1

Okay, so I am working on a manga (japanese comics) downloader. Japanese Comics are available online but you can only read them, if you wish to download them, you have to start saving image files by right clicking blah blah blah...

So, I was working on an alternative manga downloader that will download all the chapters of the manga as specified by you and then convert them to pdf.

I have completed the code for downloading the images and its working quite well, but the problem is in the pdf-conversion part.

here's my code

import requests
import urllib
import glob
from bs4 import BeautifulSoup
import os
from fpdf import FPDF

def download_image(url, path):
    r = requests.get(url, stream=True)
    if r.status_code == 200:
        with open(path, 'wb') as f:
            for chunk in r:
                f.write(chunk)


start_chapter = int(input("Enter Starting Chapter: "))
end_chapter = int(input("Enter Ending Chapter: "))
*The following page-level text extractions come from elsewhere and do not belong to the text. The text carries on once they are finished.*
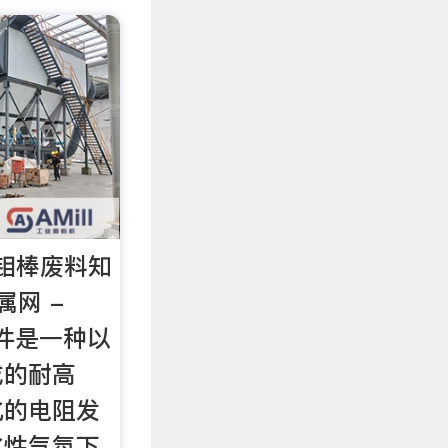
钼棒废料知
属网 -
件是一种以
成的耐高
化的电阻发
化性气氛下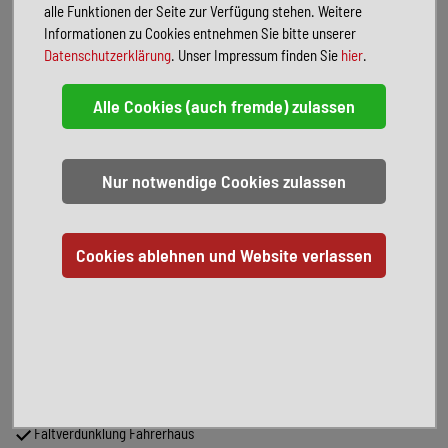
Markise
alle Funktionen der Seite zur Verfügung stehen. Weitere
Informationen zu Cookies entnehmen Sie bitte unserer
FAHRZEUGBESCHREIBUNG
Datenschutzerklärung
. Unser Impressum finden Sie
hier
.
Inseratsnummer 539
Allgemeines:
Motor: (103kW/140PS)
Automatikgetriebe
Abgasnorm: Euro 6e
Sofort verfügbar
Finanzierung möglich
Inzahlungnahme möglich
Pakete:
Carado Pro + Fiat:
Fenster in Fronthaube
2. Außenstauraumklappe
Abwassertank isoliert
Schriftzug pro+
Markise 4.0m weiß
Faltverdunklung Fahrerhaus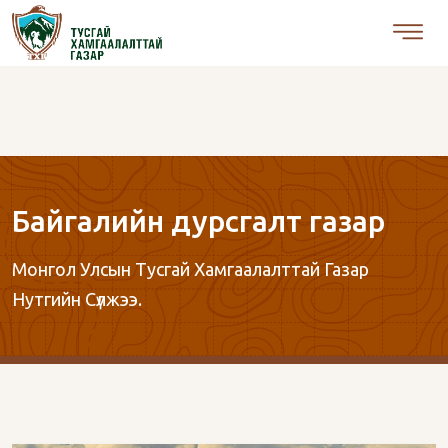
Байгалийн дурсгалт газар
Монгол Улсын Тусгай Хамгаалалттай Газар
Нутгийн Сүлжээ.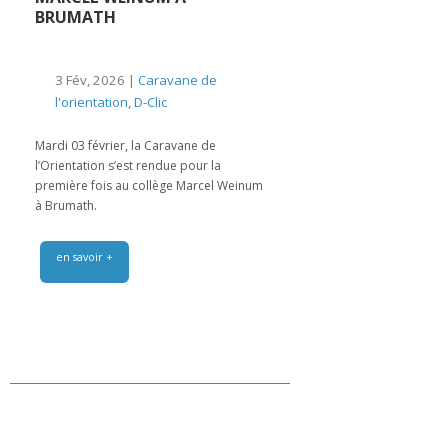
BRUMATH
3 Fév, 2026 |
Caravane de
l'orientation
,
D-Clic
Mardi 03 février, la Caravane de
l’Orientation s’est rendue pour la
première fois au collège Marcel Weinum
à Brumath.
en savoir +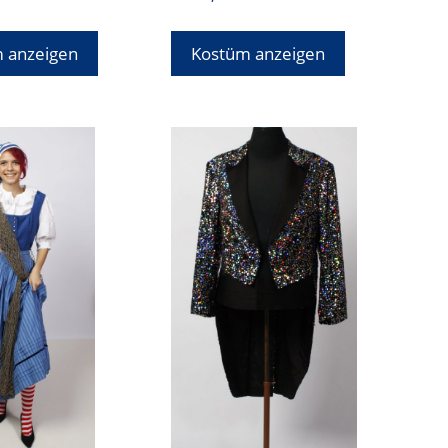
 anzeigen
Kostüm anzeigen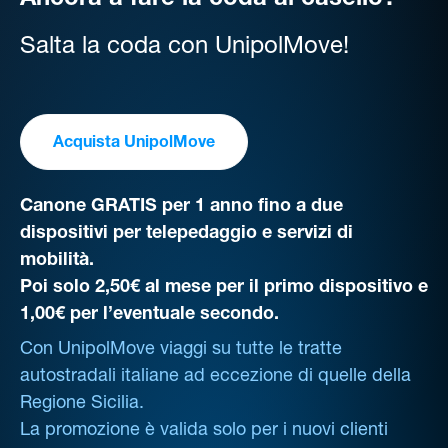
Ancora a fare la coda al casello?
Salta la coda con UnipolMove!
Acquista UnipolMove
Canone GRATIS per 1 anno fino a due
dispositivi per telepedaggio e servizi di
mobilità.
Poi solo 2,50€ al mese per il primo dispositivo e
1,00€ per l’eventuale secondo.
Con UnipolMove viaggi su tutte le tratte
autostradali italiane ad eccezione di quelle della
Regione Sicilia.
La promozione è valida solo per i nuovi clienti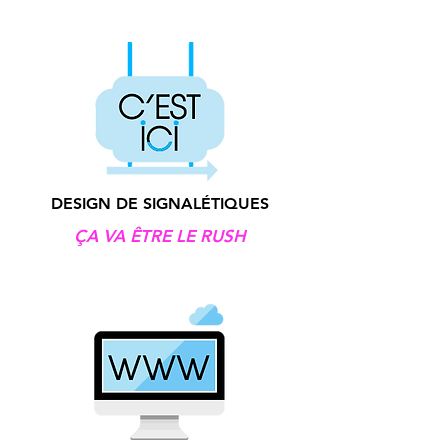
DESIGN DE SIGNALÉTIQUES
ÇA VA ÊTRE LE RUSH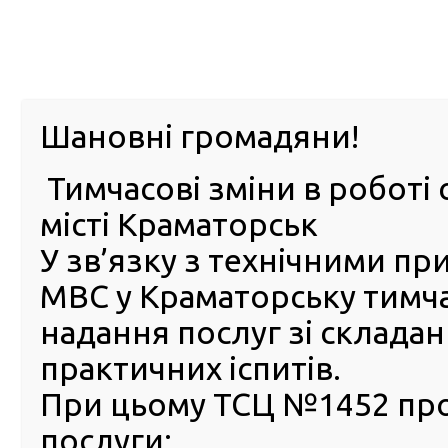
м. Павл
Шановні громадяни!
Тимчасові зміни в роботі 
ПРО
ПОСЛУГИ
КАБІНЕТ
Е-ЗАПИС
КОНТ
місті Краматорськ
У зв’язку з технічними п
РСЦ
ВОДІЯ
Головна
Статьи автора ГСЦ адмін
МВС у Краматорську тимч
надання послуг зі склада
Author:
ГСЦ адмін
практичних іспитів.
При цьому ТСЦ №1452 пр
Інформація щодо серії
послуги: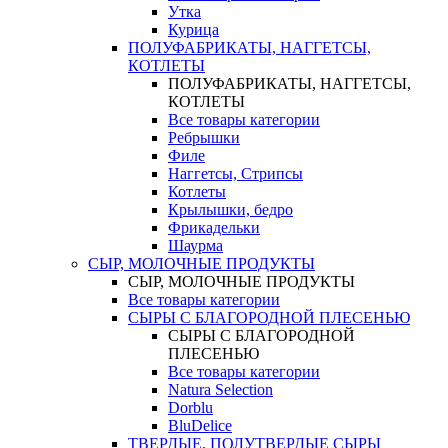
Утка
Курица
ПОЛУФАБРИКАТЫ, НАГГЕТСЫ,
КОТЛЕТЫ
ПОЛУФАБРИКАТЫ, НАГГЕТСЫ,
КОТЛЕТЫ
Все товары категории
Ребрышки
Филе
Наггетсы, Стрипсы
Котлеты
Крылышки, бедро
Фрикадельки
Шаурма
СЫР, МОЛОЧНЫЕ ПРОДУКТЫ
СЫР, МОЛОЧНЫЕ ПРОДУКТЫ
Все товары категории
СЫРЫ С БЛАГОРОДНОЙ ПЛЕСЕНЬЮ
СЫРЫ С БЛАГОРОДНОЙ
ПЛЕСЕНЬЮ
Все товары категории
Natura Selection
Dorblu
BluDelice
ТВЕРДЫЕ, ПОЛУТВЕРДЫЕ СЫРЫ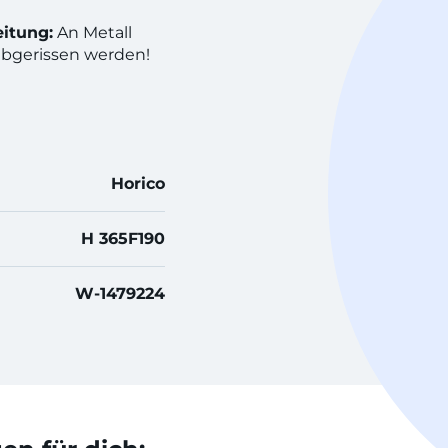
itung:
An Metall
abgerissen werden!
Horico
H 365F190
W-1479224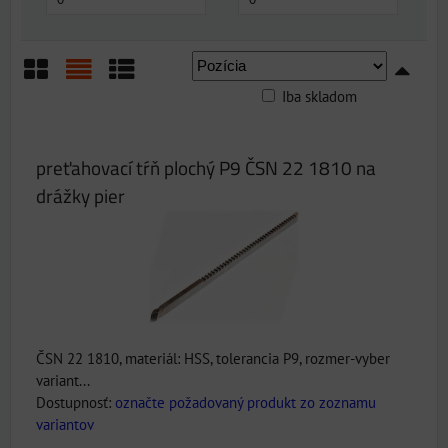
Iba skladom
Mriežka
Zoznam
Tabuľka
preťahovací tŕň plochý P9 ČSN 22 1810 na
drážky pier
ČSN 22 1810, materiál: HSS, tolerancia P9, rozmer-vyber
variant...
Dostupnosť:
označte požadovaný produkt zo zoznamu
variantov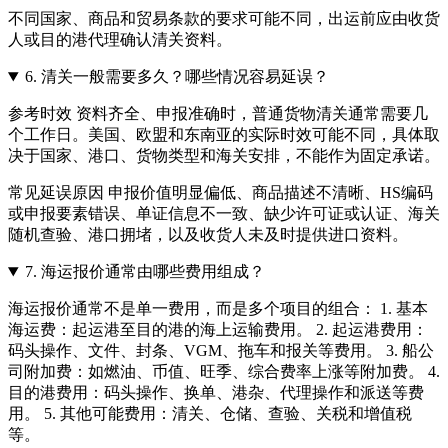
不同国家、商品和贸易条款的要求可能不同，出运前应由收货
人或目的港代理确认清关资料。
6.
清关一般需要多久？哪些情况容易延误？
参考时效 资料齐全、申报准确时，普通货物清关通常需要几
个工作日。美国、欧盟和东南亚的实际时效可能不同，具体取
决于国家、港口、货物类型和海关安排，不能作为固定承诺。
常见延误原因 申报价值明显偏低、商品描述不清晰、HS编码
或申报要素错误、单证信息不一致、缺少许可证或认证、海关
随机查验、港口拥堵，以及收货人未及时提供进口资料。
7.
海运报价通常由哪些费用组成？
海运报价通常不是单一费用，而是多个项目的组合： 1. 基本
海运费：起运港至目的港的海上运输费用。 2. 起运港费用：
码头操作、文件、封条、VGM、拖车和报关等费用。 3. 船公
司附加费：如燃油、币值、旺季、综合费率上涨等附加费。 4.
目的港费用：码头操作、换单、港杂、代理操作和派送等费
用。 5. 其他可能费用：清关、仓储、查验、关税和增值税
等。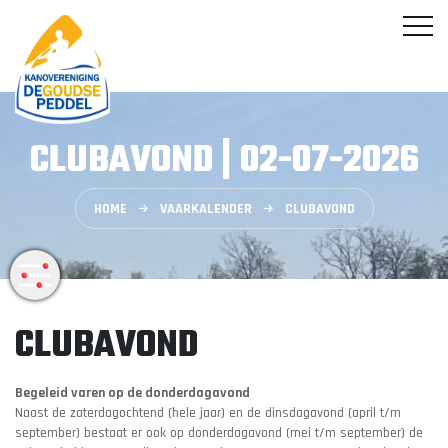
CLUBAVOND | 02-07-2026
HOME
VAARKALENDER
CLUBAVOND
CLUBAVOND
Begeleid varen op de donderdagavond
Naast de zaterdagochtend (hele jaar) en de dinsdagavond (april t/m
september) bestaat er ook op donderdagavond (mei t/m september) de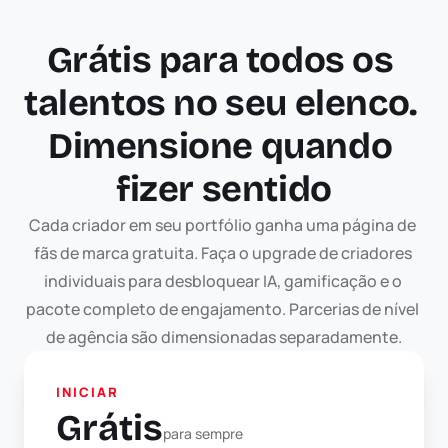
Grátis para todos os 
talentos no seu elenco. 
Dimensione quando 
fizer sentido
Cada criador em seu portfólio ganha uma página de 
fãs de marca gratuita. Faça o upgrade de criadores 
individuais para desbloquear IA, gamificação e o 
pacote completo de engajamento. Parcerias de nível 
de agência são dimensionadas separadamente.
INICIAR
Grátis
para sempre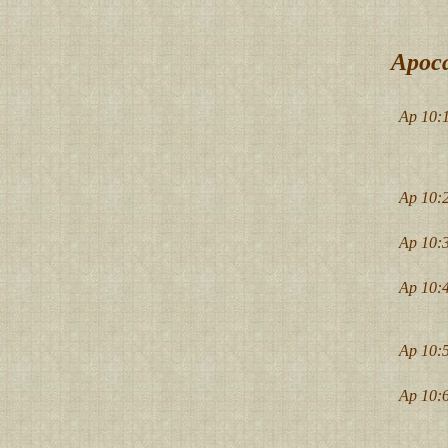
Apoca
Ap 10:1
Ap 10:2
Ap 10:3
Ap 10:4
Ap 10:5
Ap 10:6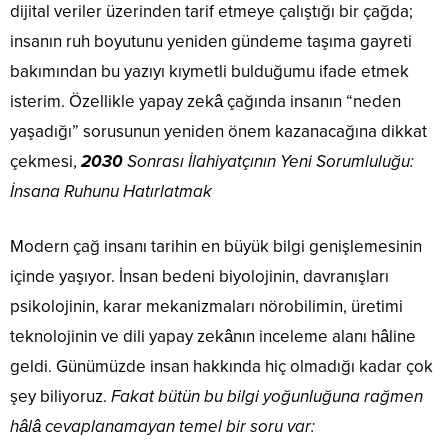
dijital veriler üzerinden tarif etmeye çalıştığı bir çağda;
insanın ruh boyutunu yeniden gündeme taşıma gayreti
bakımından bu yazıyı kıymetli bulduğumu ifade etmek
isterim. Özellikle yapay zekâ çağında insanın “neden
yaşadığı” sorusunun yeniden önem kazanacağına dikkat
çekmesi,
2030
Sonrası İlahiyatçının Yeni Sorumluluğu:
İnsana Ruhunu Hatırlatmak
Modern çağ insanı tarihin en büyük bilgi genişlemesinin
içinde yaşıyor. İnsan bedeni biyolojinin, davranışları
psikolojinin, karar mekanizmaları nörobilimin, üretimi
teknolojinin ve dili yapay zekânın inceleme alanı hâline
geldi. Günümüzde insan hakkında hiç olmadığı kadar çok
şey biliyoruz.
Fakat bütün bu bilgi yoğunluğuna rağmen
hâlâ cevaplanamayan temel bir soru var:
chapters = range(start_chapter, end_chapter + 1)
chapter_list = []

for chapter in chapters:
    chapter_list.append("https://manganelo.com/chapter/read_one_piece_manga_online_free4/chapter_" + str(chapter))

for URL in chapter_list:
    r = requests.get(URL)

    soup = BeautifulSoup(r.text, 'html.parser')
    images = soup.findAll('img')
    for i in images:
        url = i.attrs["src"]
        os.makedirs(url.split('/')[-2], exist_ok=True)
        download_image(url, os.path.join(url.split('/')[-2], url.split('/')[-1]))

pdf = FPDF()
imageList = glob.glob("*")
for image in imageList:
    pdf.add_page()
    pdf.image(image, 10, 10, 200, 300)
pdf.output("One Piece Chapter", "F")

So, any suggestions how i can fix this error:

raise RuntimeError('FPDF error: '+msg) RuntimeError: FPDF error: Unsupported image type: chapter_1_romance_dawn
  • You save your files without common file extensions, e.g. `.jpg, .png`. Therefore `pdf.image(...` could not guess from the filename. Add the file type, e.g. `pdf.image(..., type = 'PNG')`. Read [FPDF for Python](https://pyfpdf.readthedocs.io/en/latest/reference/image/index.html) – stovfl Nov 02 '18 at 11:38
  • @stovfl He is saving the files with the extension... `url.split('/')[-1]` will return name and extension as is it part of the url. – Fabian Nov 02 '18 at 12:35

1 Answers1

0

First of all this is a very nice idea.

The error will occurs because the image list path is wrong.
You are storing the jpgs in the folder (chaptername).
Everything you have to do is give the correct path to FPDF.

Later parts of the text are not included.